L’âme de l’automne

 

 

                                                          À M. l’abbé Camille Roy.

 

Automne, l’Été cher a clos son œuvre verte,

Fruits et feuilles dont l’arbre en août s’est couronné,

Viens dans la terre où, roi des bois, l’érable est né,

Pays que la corneille aux mois venteux déserte,

Automne, l’Été cher a clos son œuvre verte.

 

Automne, à toi Septembre, à toi ses matins gris,

Moins prompts à révéler la gloire des collines.

Fais tes nuages flous, comme des mousselines,

Rapides, moutonner sur l’azur des midis.

Automne, à toi Septembre, à toi ses matins gris !

 

Je te reviens.
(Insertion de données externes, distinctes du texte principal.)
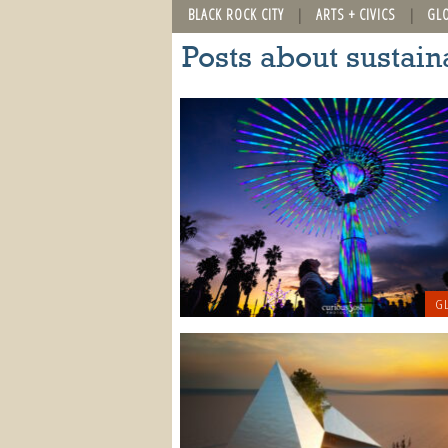
BLACK ROCK CITY
ARTS + CIVICS
GL
Posts about sustain
GL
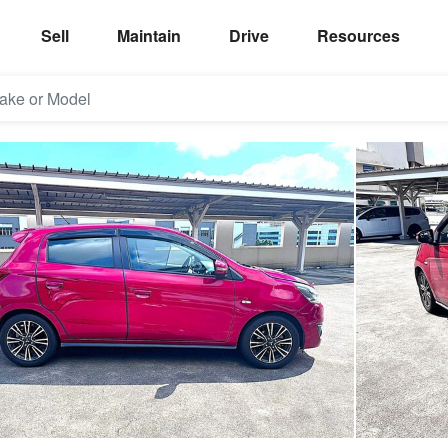
Sell
Maintain
Drive
Resources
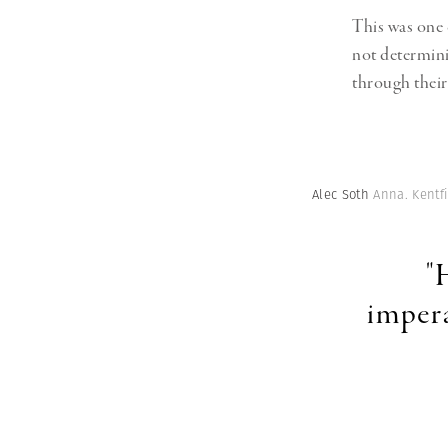
This was one o
not determini
through thei
Alec Soth
Anna. Kentfi
"
impera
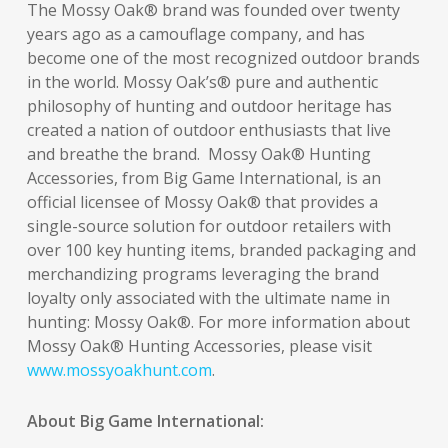
The Mossy Oak® brand was founded over twenty
years ago as a camouflage company, and has
become one of the most recognized outdoor brands
in the world. Mossy Oak’s® pure and authentic
philosophy of hunting and outdoor heritage has
created a nation of outdoor enthusiasts that live
and breathe the brand. Mossy Oak® Hunting
Accessories, from Big Game International, is an
official licensee of Mossy Oak® that provides a
single-source solution for outdoor retailers with
over 100 key hunting items, branded packaging and
merchandizing programs leveraging the brand
loyalty only associated with the ultimate name in
hunting: Mossy Oak®. For more information about
Mossy Oak® Hunting Accessories, please visit
www.mossyoakhunt.com
.
About Big Game International:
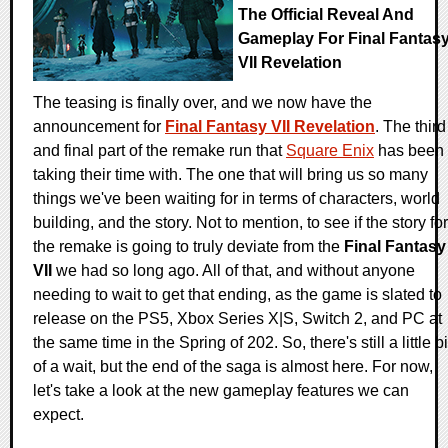
The Official Reveal And
Gameplay For Final Fantas
VII Revelation
The teasing is finally over, and we now have the
announcement for
Final Fantasy VII Revelation
. The third
and final part of the remake run that
Square Enix
has been
taking their time with. The one that will bring us so many
things we've been waiting for in terms of characters, world
building, and the story. Not to mention, to see if the story for
the remake is going to truly deviate from the
Final Fantasy
VII
we had so long ago. All of that, and without anyone
needing to wait to get that ending, as the game is slated to
release on the PS5, Xbox Series X|S, Switch 2, and PC at
the same time in the Spring of 202. So, there's still a little bi
of a wait, but the end of the saga is almost here. For now,
let's take a look at the new gameplay features we can
expect.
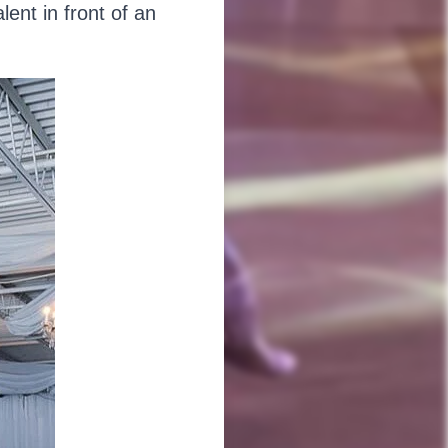
ent in front of an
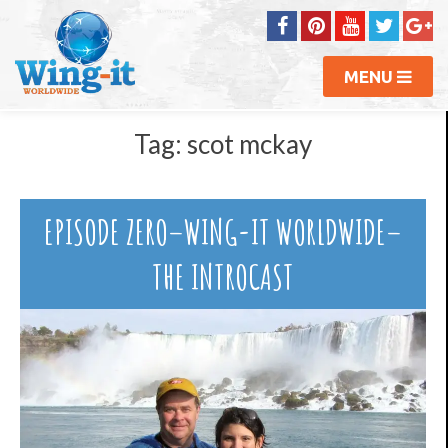
MENU
Tag:
scot mckay
EPISODE ZERO–WING-IT WORLDWIDE–
THE INTROCAST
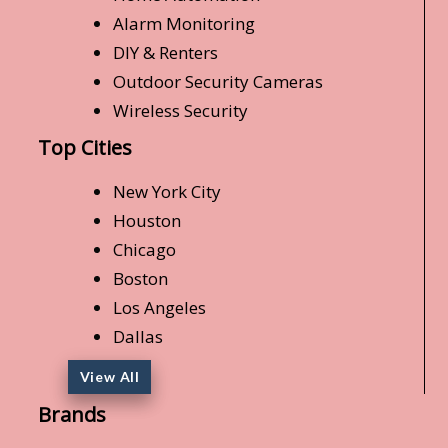
Alarm Monitoring
DIY & Renters
Outdoor Security Cameras
Wireless Security
Top Cities
New York City
Houston
Chicago
Boston
Los Angeles
Dallas
View All
Brands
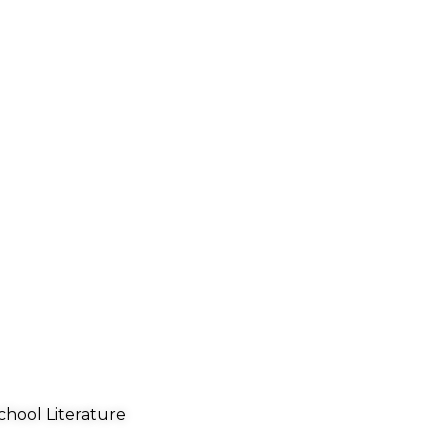
chool Literature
Automne, ami des vents hostiles,

Pour redire la pourpre et l’ambre que tu mets

Sur la mélancolie auguste des forêts,

Tandis qu’un ciel d’étain s’alourdit sur les villes,

Je te reviens, Automne, ami des vents hostiles.

 

Rêveur, j’aime à semer des strophes dans les bois,

Quand les chênes rouillés font les montagnes rousses,

Que les vents, dans les soirs tumultueux et froids,

Enchevêtrant les pins austères, se courroussent,

Rêveur, j’aime à semer des strophes dans les bois.

 

J’aime à vivre les jours où rit la feuille blonde.

Depuis mes jeunes ans j’ai connu leur beauté :

L’aspect des bois jaunis me fait l’âme profonde.

Ah ! les heures d’octobre où naufrage l’Été !...

J’aime à vivre les jours où rit la feuille blonde.

 

Automne, gloire à toi dans les forêts du Nord !

Empourpre les sumacs, fais les herbes ardentes,

Donne à mes yeux de voir, ainsi qu’un fleuve d’or,

Fuir la zone des bois jaunes le long des pentes,

Automne, gloire à toi dans les forêts du Nord !

 

Je connaîtrai le deuil de l’érable et du chêne.

Je mêlerai mon rêve à l’adieu des bouleaux,

Tandis que les matins aveugleront la plaine,

Et voileront de bleu la ligne des coteaux.

Je connaîtrai le deuil de l’érable et du chêne.

 

Je verrai s’ajourer les érables carmins.

Déjà sur les monts roux leurs branches se défeuillent.

Sans fin dans le silence humide des chemins,

D’un vol oblique et lent s’abandonnent les feuilles.

Je verrai s’ajourer les érables carmins.

 

Bientôt, Novembre en pleurs fera gémir nos portes,

Et lorsque ses frimas fleuriront les ruisseaux,

Le dernier, je viendrai pleurer les feuilles mortes,

Et joindrai ma tristesse au départ des oiseaux.

Bientôt, Novembre en pleurs fera gémir nos portes.

 

Pensif, je viens semer mes strophes dans les bois

Dont le feuillage ardent fait les collines rousses.

Automne, que tes soirs tumultueux et froids,

Enchevêtrant les pins austères, se courroussent !

Pensif, je viens semer mes strophes dans les bois.

 

Puisse ma vie un jour te ressembler, Automne,

Et, comme l’arbre meurt par delà l’Été bleu,

Puisse-t-elle, pensive, harmonieuse et bonne,

S’éteindre dans l’amour et la gloire de Dieu,

Puisse ma vie un jour te ressembler. Automne !

 

 

      Sur le Mont-Royal,

         automne 1908.

 

 

 

Albert FERLAND, Le Canada chanté, 1908.